= WHAT YOU SHOULD DO =
Please work out how many lines include the word "label" in the entries, and reply with only the count.

━━━ INPUT DATA

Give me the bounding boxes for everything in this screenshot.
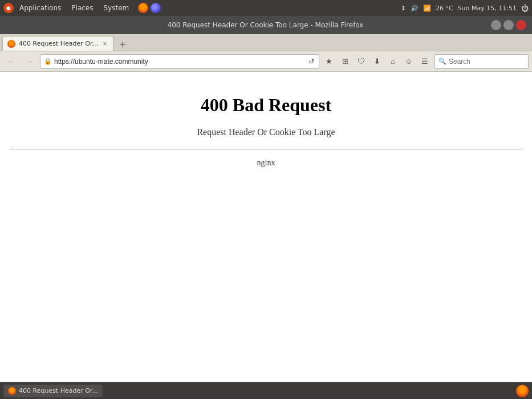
menu-button[interactable]: ☰: [417, 54, 432, 69]
url-input[interactable]: [54, 58, 305, 66]
nav-bar: ← → 🔒 ↺ ★ ⊞ 🛡 ⬇ ⌂ ☺ ☰ 🔍: [0, 51, 532, 72]
datetime-display: Sun May 15, 11:51: [458, 5, 517, 12]
home-button[interactable]: ⌂: [385, 54, 400, 69]
error-server-name: nginx: [257, 158, 275, 168]
bookmark-star-button[interactable]: ★: [322, 54, 336, 69]
nav-icons-right: ★ ⊞ 🛡 ⬇ ⌂ ☺ ☰: [322, 54, 432, 69]
home-icon: ⌂: [391, 57, 395, 66]
search-bar[interactable]: 🔍: [434, 54, 529, 69]
taskbar-item-label: 400 Request Header Or...: [19, 387, 98, 394]
download-button[interactable]: ⬇: [369, 54, 384, 69]
pocket-button[interactable]: 🛡: [354, 54, 368, 69]
reader-view-button[interactable]: ⊞: [338, 54, 352, 69]
error-subtitle: Request Header Or Cookie Too Large: [197, 127, 335, 137]
tab-bar: 400 Request Header Or... × +: [0, 34, 532, 51]
forward-button[interactable]: →: [22, 54, 38, 70]
error-title: 400 Bad Request: [201, 95, 331, 116]
applications-menu[interactable]: Applications: [15, 3, 66, 13]
places-menu[interactable]: Places: [67, 3, 98, 13]
emoji-button[interactable]: ☺: [401, 54, 416, 69]
system-label: System: [103, 4, 129, 12]
wifi-icon: 📶: [423, 5, 431, 12]
tab-title: 400 Request Header Or...: [19, 40, 98, 47]
applications-label: Applications: [19, 4, 61, 12]
minimize-button[interactable]: [491, 20, 501, 30]
search-input[interactable]: [449, 58, 532, 66]
url-bar[interactable]: 🔒 ↺: [40, 54, 319, 69]
window-titlebar: 400 Request Header Or Cookie Too Large -…: [0, 16, 532, 34]
taskbar: 400 Request Header Or...: [0, 382, 532, 399]
error-divider: [10, 149, 523, 149]
tab-favicon-icon: [7, 40, 15, 48]
system-tray-icon[interactable]: [151, 3, 161, 13]
system-menu[interactable]: System: [99, 3, 133, 13]
search-icon: 🔍: [438, 58, 446, 65]
back-button[interactable]: ←: [3, 54, 19, 70]
system-bar: ● Applications Places System ↕ 🔊 📶 26 °C…: [0, 0, 532, 16]
temperature-display: 26 °C: [436, 5, 453, 12]
system-bar-right: ↕ 🔊 📶 26 °C Sun May 15, 11:51 ⏻: [401, 4, 529, 13]
taskbar-firefox-item[interactable]: 400 Request Header Or...: [3, 385, 103, 397]
power-icon[interactable]: ⏻: [521, 4, 529, 13]
taskbar-right-icon[interactable]: [516, 385, 529, 397]
taskbar-firefox-icon: [8, 387, 16, 395]
browser-content: 400 Bad Request Request Header Or Cookie…: [0, 72, 532, 382]
close-button[interactable]: [516, 20, 526, 30]
forward-icon: →: [26, 57, 34, 66]
new-tab-button[interactable]: +: [116, 37, 129, 51]
maximize-button[interactable]: [503, 20, 514, 30]
places-label: Places: [71, 4, 93, 12]
refresh-icon[interactable]: ↺: [307, 56, 315, 67]
back-icon: ←: [7, 57, 15, 66]
secure-icon: 🔒: [44, 58, 52, 65]
firefox-taskbar-icon[interactable]: [138, 3, 148, 13]
ubuntu-logo-icon[interactable]: ●: [3, 3, 14, 13]
system-bar-left: ● Applications Places System: [3, 3, 161, 13]
window-title: 400 Request Header Or Cookie Too Large -…: [40, 21, 491, 29]
volume-icon: 🔊: [411, 5, 419, 12]
tab-close-button[interactable]: ×: [101, 40, 108, 47]
taskbar-right: [516, 385, 529, 397]
active-tab[interactable]: 400 Request Header Or... ×: [2, 36, 113, 51]
network-icon: ↕: [401, 5, 406, 12]
window-controls: [491, 20, 526, 30]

━━━━━━

= RESPONSE AREA =
4